Report: Outsourced HR Firm Sequoia One Undergoes Data BreachCompany Stays Mum on Report That Unauthorized Party Saw Sensitive Data
Update Dec. 12, 2022 22:25 UTC: The California Office of Attorney General provided Information Security Media Group with sample copies of the data breach notification letters being sent by Sequoia One. They can be downloaded here. Sequoia One has still not responded to our request for comment.
Outsourced human resources provider Sequoia One is disclosing to customers that an array of sensitive employee data was affected by unauthorized access to its cloud computing storage account, reports Wired.
Data that the unauthorized party access includes "names, addresses, dates of birth, gender, marital status, employment status, Social Security numbers, work email addresses, wage data related to benefits, and member IDs as well as any other ID cards, Covid-19 test results, and vaccine cards that individuals uploaded to the employment system," Wired reported.
San Francisco-based Sequoia One says it serves more than 500 venture-capital backed firms. The firm has yet to address the data breach outside of notification letters that Wired says the company sent to affected individuals and to corporate clients.
State law requires businesses to notify the state attorney general in the event that a breach affects more than 500 California residents. Press representatives of California Attorney General Rob Bonta did not return multiple attempts to contact them. No sample breach notification from Sequoia at the time of publication appears on the attorney general's public website tracking reportable breaches.

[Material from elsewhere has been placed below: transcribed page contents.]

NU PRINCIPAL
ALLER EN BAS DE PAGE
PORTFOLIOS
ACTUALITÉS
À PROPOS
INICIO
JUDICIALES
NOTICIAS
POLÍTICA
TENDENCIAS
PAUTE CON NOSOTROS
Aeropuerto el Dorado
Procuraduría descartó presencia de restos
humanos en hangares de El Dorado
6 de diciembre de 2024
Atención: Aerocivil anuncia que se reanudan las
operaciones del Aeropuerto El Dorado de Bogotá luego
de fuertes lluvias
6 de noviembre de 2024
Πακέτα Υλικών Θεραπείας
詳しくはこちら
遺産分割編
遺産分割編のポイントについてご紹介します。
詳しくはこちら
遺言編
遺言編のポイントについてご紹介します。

According to Wired, Sequoia is telling customers that the breach at the cloud storage system occurred between Sept. 22 and Oct. 6. The unauthorized user obtained "read-only" access, leading Sequoia to conclude that "there is no evidence that the unauthorized party changed any client data." As Wired says, that doesn't necessarily rule out the possibility that the unauthorized party scraped data.

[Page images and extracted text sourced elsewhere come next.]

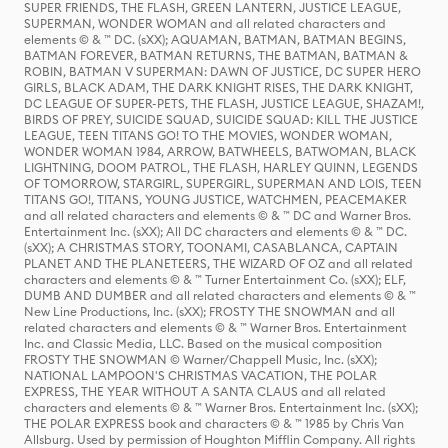
SUPER FRIENDS, THE FLASH, GREEN LANTERN, JUSTICE LEAGUE,
SUPERMAN, WONDER WOMAN and all related characters and
elements © & ™ DC. (sXX); AQUAMAN, BATMAN, BATMAN BEGINS,
BATMAN FOREVER, BATMAN RETURNS, THE BATMAN, BATMAN &
ROBIN, BATMAN V SUPERMAN: DAWN OF JUSTICE, DC SUPER HERO
GIRLS, BLACK ADAM, THE DARK KNIGHT RISES, THE DARK KNIGHT,
DC LEAGUE OF SUPER-PETS, THE FLASH, JUSTICE LEAGUE, SHAZAM!,
BIRDS OF PREY, SUICIDE SQUAD, SUICIDE SQUAD: KILL THE JUSTICE
LEAGUE, TEEN TITANS GO! TO THE MOVIES, WONDER WOMAN,
WONDER WOMAN 1984, ARROW, BATWHEELS, BATWOMAN, BLACK
LIGHTNING, DOOM PATROL, THE FLASH, HARLEY QUINN, LEGENDS
OF TOMORROW, STARGIRL, SUPERGIRL, SUPERMAN AND LOIS, TEEN
TITANS GO!, TITANS, YOUNG JUSTICE, WATCHMEN, PEACEMAKER
and all related characters and elements © & ™ DC and Warner Bros.
Entertainment Inc. (sXX); All DC characters and elements © & ™ DC.
(sXX); A CHRISTMAS STORY, TOONAMI, CASABLANCA, CAPTAIN
PLANET AND THE PLANETEERS, THE WIZARD OF OZ and all related
characters and elements © & ™ Turner Entertainment Co. (sXX); ELF,
DUMB AND DUMBER and all related characters and elements © & ™
New Line Productions, Inc. (sXX); FROSTY THE SNOWMAN and all
related characters and elements © & ™ Warner Bros. Entertainment
Inc. and Classic Media, LLC. Based on the musical composition
FROSTY THE SNOWMAN © Warner/Chappell Music, Inc. (sXX);
NATIONAL LAMPOON'S CHRISTMAS VACATION, THE POLAR
EXPRESS, THE YEAR WITHOUT A SANTA CLAUS and all related
characters and elements © & ™ Warner Bros. Entertainment Inc. (sXX);
THE POLAR EXPRESS book and characters © & ™ 1985 by Chris Van
Allsburg. Used by permission of Houghton Mifflin Company. All rights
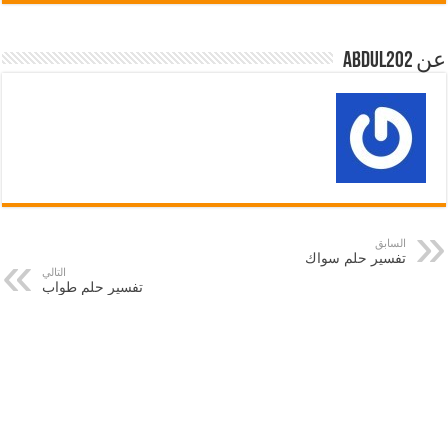
عن abdul202
السابق
تفسير حلم سواك
التالي
تفسير حلم طواب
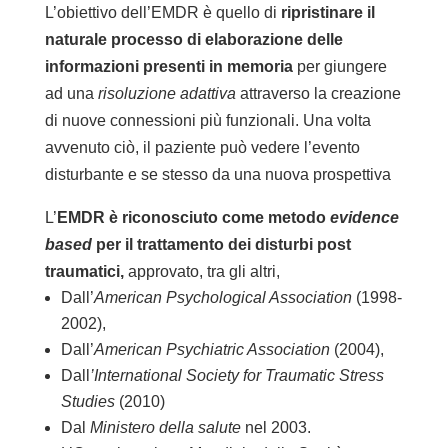
L’obiettivo dell’EMDR è quello di
ripristinare il
naturale processo di elaborazione delle
informazioni presenti in memoria
per giungere
ad una
risoluzione adattiva
attraverso la creazione
di nuove connessioni più funzionali. Una volta
avvenuto ciò, il paziente può vedere l’evento
disturbante e se stesso da una nuova prospettiva
L’
EMDR è riconosciuto come metodo
evidence
based
per il trattamento dei disturbi post
traumatici,
approvato, tra gli altri,
Dall’
American Psychological Association
(1998-
2002),
Dall’
American Psychiatric Association
(2004),
Dall
’International Society for Traumatic Stress
Studies
(2010)
Dal
Ministero della salute
nel 2003.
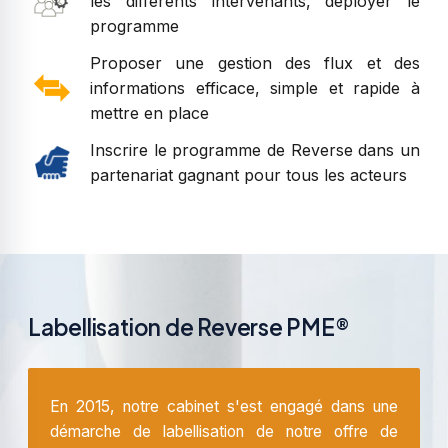
les différents intervenants, déployer le
programme
Proposer une gestion des flux et des
informations efficace, simple et rapide à
mettre en place
Inscrire le programme de Reverse dans un
partenariat gagnant pour tous les acteurs
Labellisation de Reverse PME®
En 2015, notre cabinet s'est engagé dans une
démarche de labellisation de notre offre de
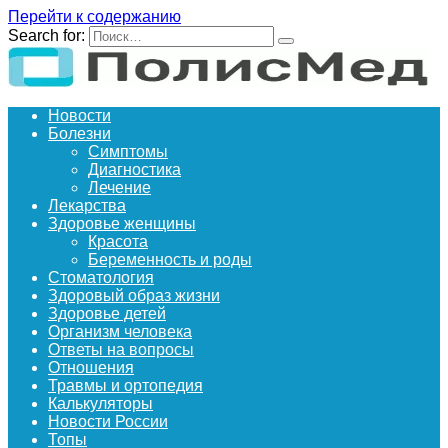
Перейти к содержанию
Search for:
Новости
Болезни
Симптомы
Диагностика
Лечение
Лекарства
Здоровье женщины
Красота
Беременность и роды
Стоматология
Здоровый образ жизни
Здоровье детей
Организм человека
Ответы на вопросы
Отношения
Травмы и ортопедия
Калькуляторы
Новости России
Топы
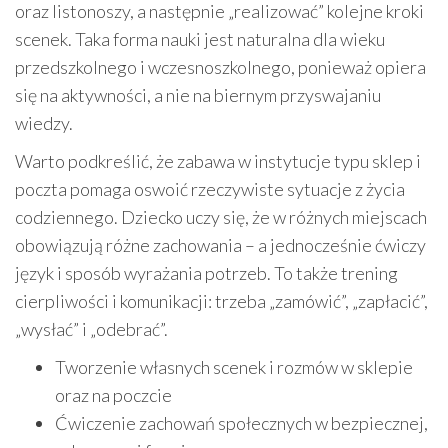
oraz listonoszy, a następnie „realizować” kolejne kroki
scenek. Taka forma nauki jest naturalna dla wieku
przedszkolnego i wczesnoszkolnego, ponieważ opiera
się na aktywności, a nie na biernym przyswajaniu
wiedzy.
Warto podkreślić, że zabawa w instytucje typu sklep i
poczta pomaga oswoić rzeczywiste sytuacje z życia
codziennego. Dziecko uczy się, że w różnych miejscach
obowiązują różne zachowania – a jednocześnie ćwiczy
język i sposób wyrażania potrzeb. To także trening
cierpliwości i komunikacji: trzeba „zamówić”, „zapłacić”,
„wysłać” i „odebrać”.
Tworzenie własnych scenek i rozmów w sklepie
oraz na poczcie
Ćwiczenie zachowań społecznych w bezpiecznej,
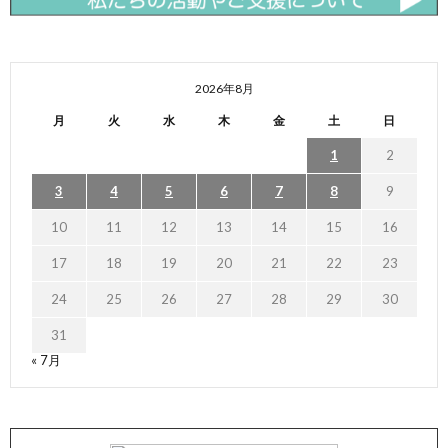
2026年8月
月
火
水
木
金
土
日
1
2
3
4
5
6
7
8
9
10
11
12
13
14
15
16
17
18
19
20
21
22
23
24
25
26
27
28
29
30
31
« 7月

Sequoia likewise did not respond to multiple Information Security Media Group requests for comment. Kristin Schaeffer, vice president of public relations at the communications firm AMF Media Group, told the magazine that she would also not comment publicly on the event or reveal the number of affected individuals. Schaeffer did not respond to ISMG.
The disclosure letters reportedly state that Sequoia hired Dell Secureworks in the aftermath of the breach but that the cybersecurity firm did not turn up malware and did not see evidence of ongoing unauthorized access to company systems. There was no extortion attempt, the disclosures reportedly state.